Do adult children in Switzerland have to support their parents financially?

Usually, it is the parents’ responsibility to ensure their kids are well taken care of financially. But can Swiss authorities force the children to return the favour in times of need?

Do adult children in Switzerland have to support their parents financially?

In most cases, once children are grown up and out of the house, they are (or at least should be) self-sufficient in terms of finances.

Parents too should breathe a sigh of relief that they are no longer obligated to pay for their children’s expenses, except perhaps for giving them some money here and there as a gift.

This is what happens in the best-case scenario.

But what if things don’t go according to this plan — for instance, if the parents find themselves in financial straits and can’t  afford to pay their bills?

Family obligations

Generally speaking, the truly needy people who don’t have enough income to pay for their basic living expenses will receive financial help from the government, in the very least in the form of the health insurance and housing subsidy.

READ ALSO: Can I get financial help in Switzerland if I’m struggling to pay the bills?

However, before doling out public money, authorities will see whether relatives should be made to help the struggling individuals pay their bills.

(In this context, ‘relatives’ means only those in the direct line of descent: grandparents, parents, and children.)

They will do it by checking the tax status of these relatives — how much they earn and what other financial assets they have — to determine whether, and how much, they should be paying toward their parents’ expenses.

Obviously, you will be expected to pay up only if your own financial situation allows it; you will not be forced to part with your money if you have very little of it yourself.

 ‘Favourable financial circumstaces’

Based on a Federal Court ruling, if the adult child  lives in ‘favourable financial circumstances’ they are required to help out their struggling parents.

The Court defined ‘favourable financial circumstances’ as income and assets allowing a comfortable life.

‘Comfortable life’, in turn, was defined by the Swiss Conference for Social Welfare (SKOS), as a taxable annual income of 120,000 francs for a single person, and 180,000 francs for married couples.

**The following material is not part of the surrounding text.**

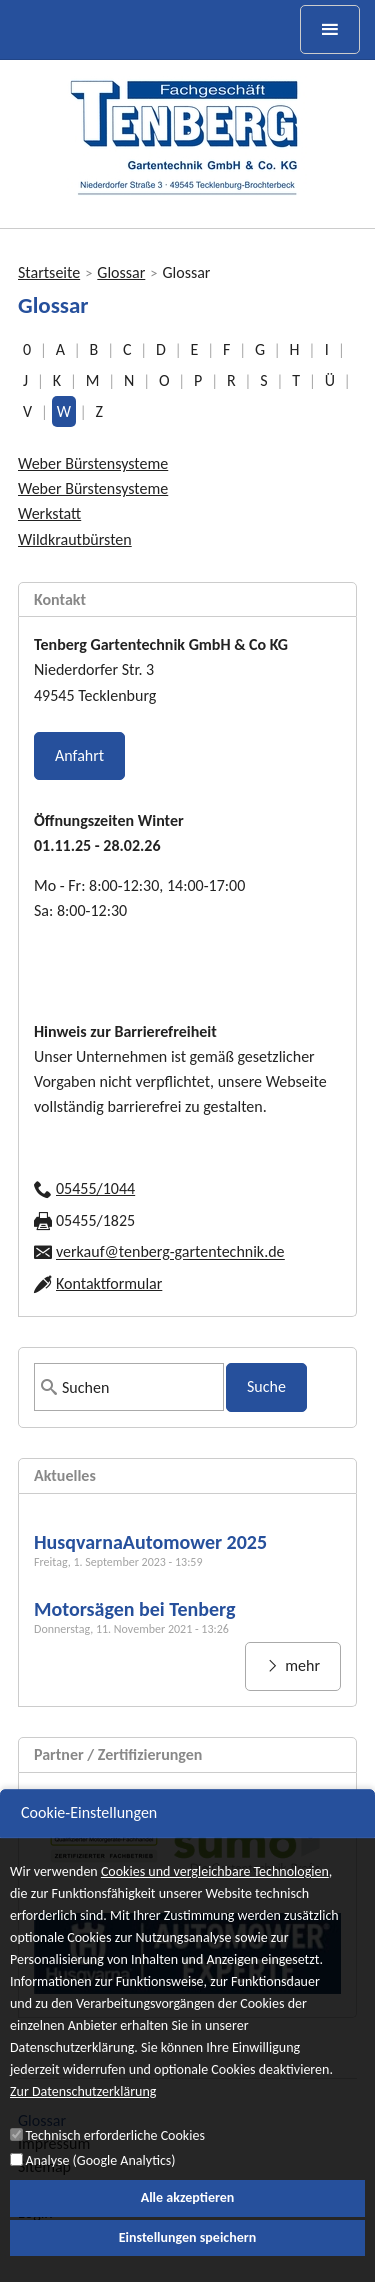 This screenshot has height=2282, width=375. I want to click on Alle akzeptieren, so click(188, 2216).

“If you have minors in your household, the limit is increased by 20,000 francs per child,” according to AXA insurance.

It goes on to say that you can deduct an exempt amount from your taxable assets.

“Your annual depletion of assets is deducted from the remaining amount. This means that if you are obligated to provide financial support, you are permitted to use part of your assets yourself each year; you don’t have to devote your entire assets to providing support.”

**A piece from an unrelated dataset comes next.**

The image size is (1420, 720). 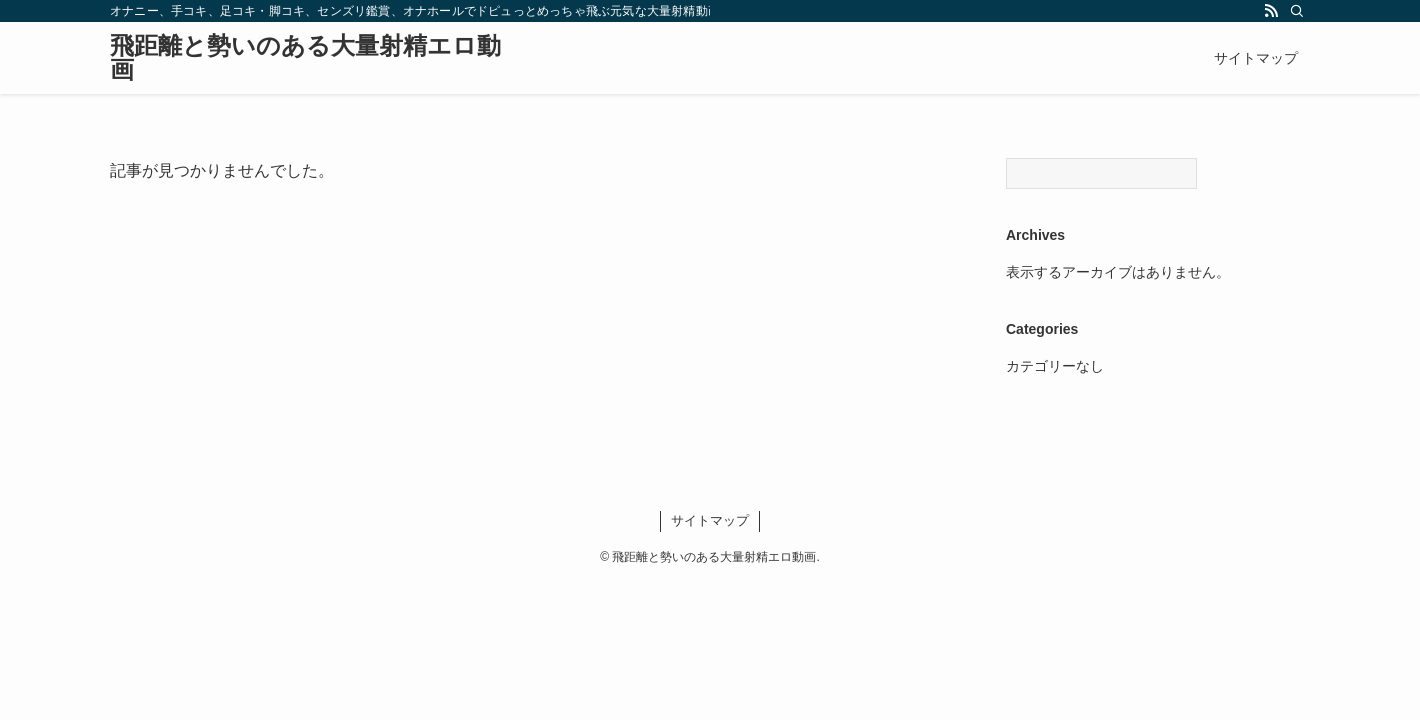 What do you see at coordinates (1271, 11) in the screenshot?
I see `[rss]` at bounding box center [1271, 11].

At between 18 and 30 years of age, this is 1/60th per year; from 31 to 40, 1/50th per year; 41 to 50, 1/40th per year; 51 to 60, 1/30th per year; and from the age of 61,1/20th per year. 

Are there any exemptions to these rules?

Aside from not having sufficient funds, you could be exempted from paying if, say, your parents, or parent, have not lived up to their own financial obligations toward you.

In Switzerland, parents are required to  provide financially for their children until the age of majority, and even beyond that if they are still studying or undergoing vocational training — typically, until the mid-20s.